<<<<

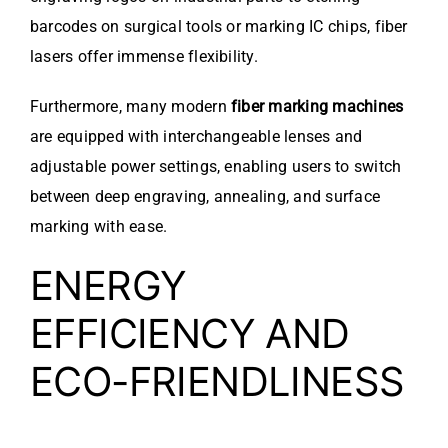
barcodes on surgical tools or marking IC chips, fiber
lasers offer immense flexibility.
Furthermore, many modern
fiber marking machines
are equipped with interchangeable lenses and
adjustable power settings, enabling users to switch
between deep engraving, annealing, and surface
marking with ease.
ENERGY
EFFICIENCY AND
ECO-FRIENDLINESS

>>>>

REQUIRED WORK. Go through the listing above and quote it exactly, apart from its images.

RESPONSE AREA.
barcodes on surgical tools or marking IC chips, fiber
lasers offer immense flexibility.
Furthermore, many modern
fiber marking machines
are equipped with interchangeable lenses and
adjustable power settings, enabling users to switch
between deep engraving, annealing, and surface
marking with ease.
ENERGY
EFFICIENCY AND
ECO-FRIENDLINESS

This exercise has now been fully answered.